■ WHAT TO PRODUCE: In the listing below, locate the line with "on Manage Booking" and the line with "consumer loyalty and", then output both and everything between them exactly, minus any pictures.

■ MATERIAL TO PROCESS:
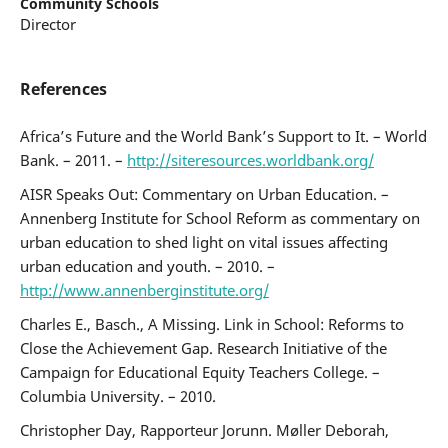
Community Schools
Director
References
Africa’s Future and the World Bank’s Support to It. – World
Bank. – 2011. –
http://siteresources.worldbank.org/
AISR Speaks Out: Commentary on Urban Education. –
Annenberg Institute for School Reform as commentary on
urban education to shed light on vital issues affecting
urban education and youth. – 2010. –
http://www.annenberginstitute.org/
Charles E., Basch., A Missing. Link in School: Reforms to
Close the Achievement Gap. Research Initiative of the
Campaign for Educational Equity Teachers College. –
Columbia University. – 2010.
Christopher Day, Rapporteur Jorunn. Møller Deborah,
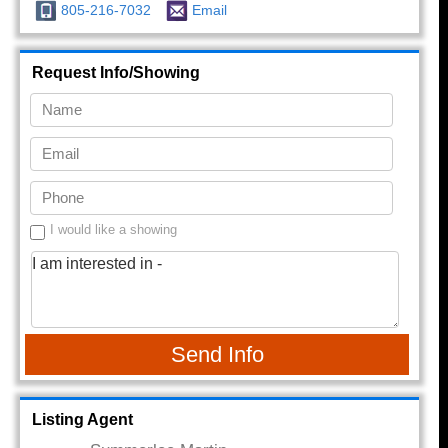
805-216-7032
Email
Request Info/Showing
I would like a showing
Send Info
Listing Agent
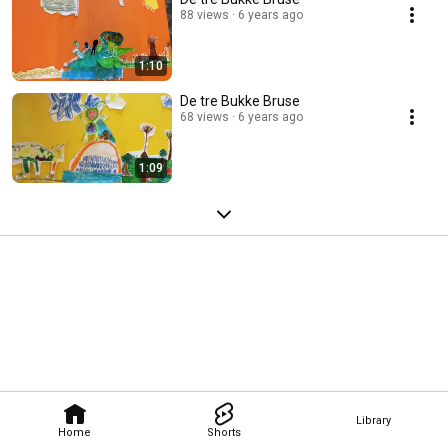
88 views
6 years ago
1:10
De tre Bukke Bruse
68 views
6 years ago
1:09
Library
Home
Shorts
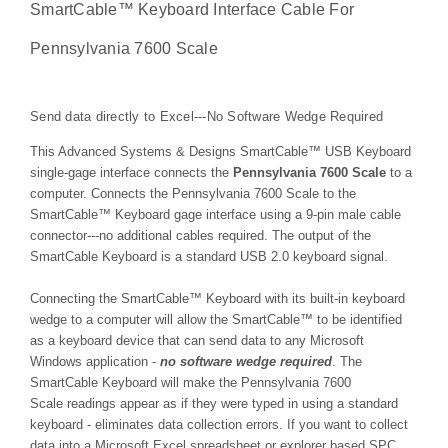
SmartCable™ Keyboard Interface Cable For
Pennsylvania 7600 Scale
Send data directly to Excel---No Software Wedge Required
This Advanced Systems & Designs
SmartCable™
USB Keyboard
single-gage interface connects the
Pennsylvania 7600 Scale
to a
computer. Connects the Pennsylvania 7600 Scale to the
SmartCable™
Keyboard gage interface using a 9-pin male cable
connector---no additional cables required. The output of the
SmartCable Keyboard is a standard USB 2.0 keyboard signal.
Connecting the
SmartCable™
Keyboard with its built-in keyboard
wedge to a computer will allow the
SmartCable™
to be identified
as a keyboard device that can send data to any Microsoft
Windows application -
no software wedge required
. The
SmartCable Keyboard will make the Pennsylvania 7600
Scale readings appear as if they were typed in using a standard
keyboard - eliminates data collection errors. If you want to collect
data into a Microsoft Excel spreadsheet or explorer based SPC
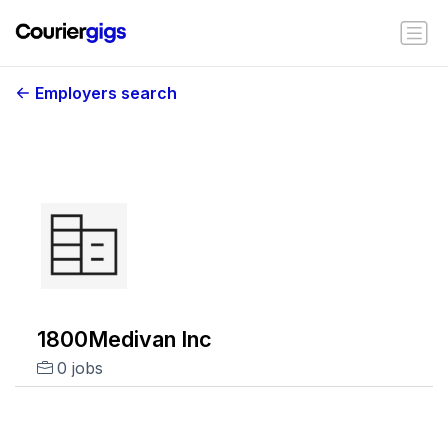
Employers search
1800Medivan Inc
0 jobs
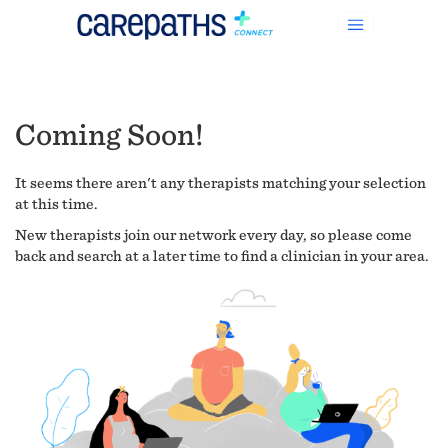
Coming Soon!
It seems there aren't any therapists matching your selection
at this time.
New therapists join our network every day, so please come
back and search at a later time to find a clinician in your area.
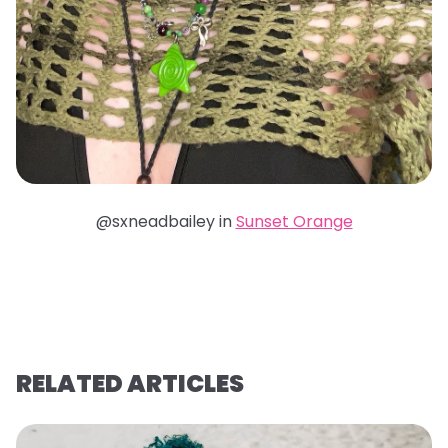
@sxneadbailey in
Sunset Orange
RELATED ARTICLES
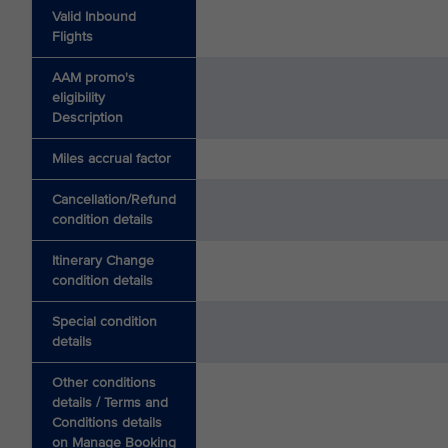
Valid Inbound
Flights
AAM promo's
eligibility
Description
Miles accrual factor
Cancellation/Refund
condition details
Itinerary Change
condition details
Special condition
details
Other conditions
details / Terms and
Conditions details
on Manage Booking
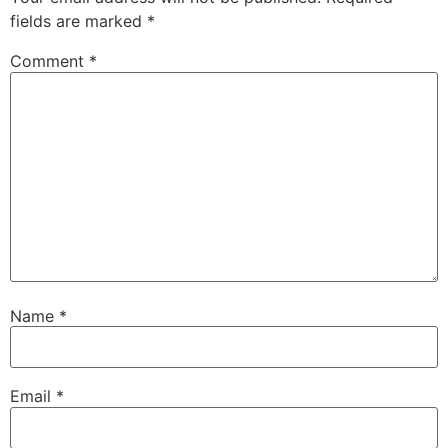
fields are marked
*
Comment
*
Name
*
Email
*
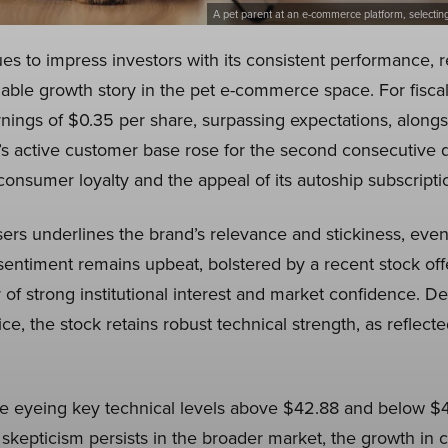
A pet parent at an e-commerce platform, selectin
 to impress investors with its consistent performance, re
able growth story in the pet e-commerce space. For fisca
ings of $0.35 per share, surpassing expectations, alongs
’s active customer base rose for the second consecutive qu
consumer loyalty and the appeal of its autoship subscript
sers underlines the brand’s relevance and stickiness, even
sentiment remains upbeat, bolstered by a recent stock off
of strong institutional interest and market confidence. De
ice, the stock retains robust technical strength, as reflected
re eyeing key technical levels above $42.88 and below $
 skepticism persists in the broader market, the growth in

■ THE ANSWER:
on Manage Booking
fields are marked
*
Comment
*
Name
*
Email
*
A pet parent at an e-commerce platform, selectin
 to impress investors with its consistent performance, re
able growth story in the pet e-commerce space. For fisca
ings of $0.35 per share, surpassing expectations, alongs
’s active customer base rose for the second consecutive qu
consumer loyalty and the appeal of its autoship subscript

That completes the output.